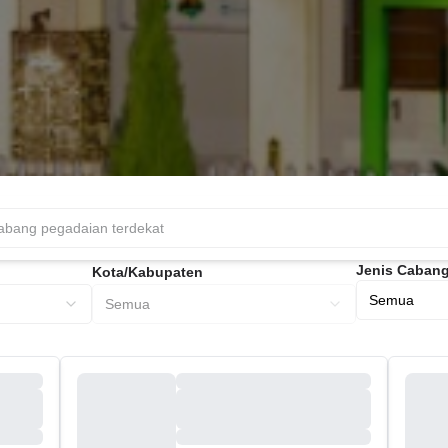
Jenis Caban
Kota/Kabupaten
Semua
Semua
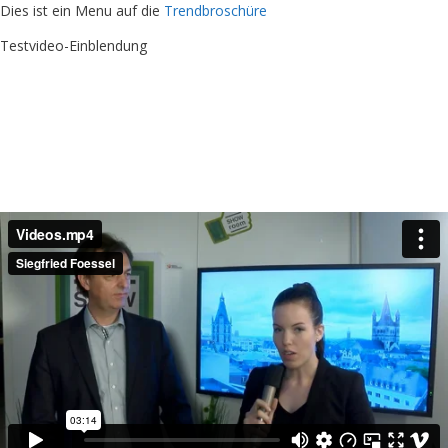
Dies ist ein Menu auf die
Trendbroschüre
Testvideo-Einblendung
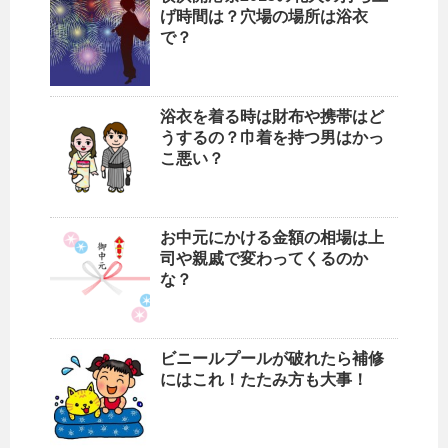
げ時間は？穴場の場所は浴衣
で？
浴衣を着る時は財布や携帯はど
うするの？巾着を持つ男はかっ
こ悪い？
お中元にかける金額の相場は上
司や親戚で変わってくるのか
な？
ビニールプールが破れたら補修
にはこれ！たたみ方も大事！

§ §

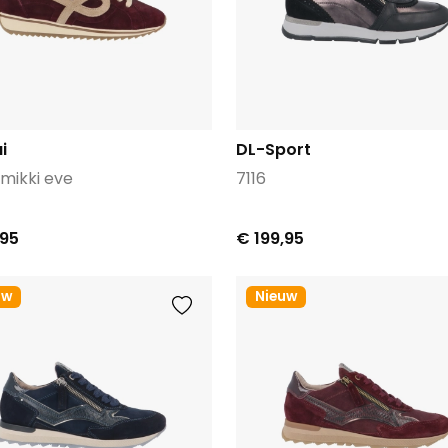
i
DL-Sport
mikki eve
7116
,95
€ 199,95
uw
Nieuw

§ §

● **DESCRIPTION OF THE TASK**: Starting at the line above with "Jenis Caban", output every line exactly up to and including the line with "にはこれ！たたみ方も大事！", but none of the pictures.

● **FINAL ANSWER**:
Jenis Caban
Kota/Kabupaten
Semua
Semua
Dies ist ein Menu auf die
Trendbroschüre
Testvideo-Einblendung
げ時間は？穴場の場所は浴衣
で？
浴衣を着る時は財布や携帯はど
うするの？巾着を持つ男はかっ
こ悪い？
お中元にかける金額の相場は上
司や親戚で変わってくるのか
な？
ビニールプールが破れたら補修
にはこれ！たたみ方も大事！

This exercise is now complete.